Eddie Jones says England cannot give South Africa the opportunity to play their own game if his side are to triumph in the Rugby World Cup final.
England put in a dominant performance against two-time defending champions New Zealand in the semi-finals, claiming a 19-7 win in Yokohama and progressing to their first World Cup final since 2007.
South Africa were their opponents on that occasion, too, with the Springboks coming out on top 15-6 in Paris.
Rassie Erasmus' South Africa defeated Wales to tee up Saturday's rematch and, while their victory was less convincing than England's against the All Blacks, Jones sees no room for complacency.
The England coach wants his team to seize the initiative early again, having scored with a Manu Tuilagi try after just two minutes to stun New Zealand.
"We just want to go out there and play," Jones told a news conference. "The great thing for us is that we have done the preparation, we know we have done the preparation and we are ready for this occasion.
"We have spent four years getting ready for this occasion. That is why the players can be relaxed, that is why I can be relaxed, because we know we have done the work. We are not relaxed about knowing what is in front of us.
"We know South Africa are going to come hard.
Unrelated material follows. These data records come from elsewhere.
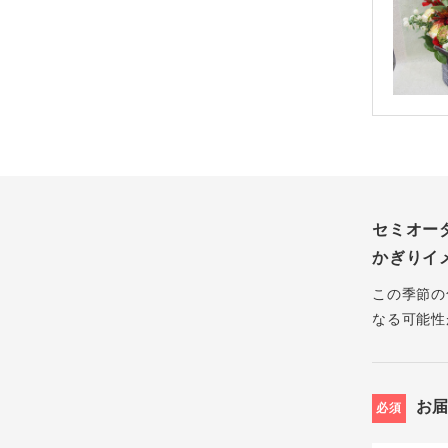
セミオー
かぎりイ
この季節の
なる可能性
お
必須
They have got a history of being the most physically intimidating team in the world, so we have got to take that away from them.
"The boys know what is ahead of them, everyone knows what is at stake, but because we have had such a good preparation, we can go out there and play without any fear.
"We have got to go out there and make the game, we've got to take the game to South Africa. We can't afford to go in the game and expect South Africa to give us a game.
"So our whole mindset this week is about taking the game to South Africa, playing with no fear, where can we take our game to, what level can we take our game to."
Mako Vunipola will start alongside his brother Billy in an unchanged side for England, and the prop is relishing his chance on the biggest stage.
"I didn't dream of it, not many people get the opportunity to play in a World Cup final," he told Sky Sports.
"Me and Billy are very fortunate we get to share it, with our whole family here as well. Once we get out there, it's just another game. We've got to go out there and do our bit for the team and keep it simple.
"[The team] have spent a long time together now and there's a bond and belief running through the team. We're very confident of what we have in the group but very aware of the challenge ahead."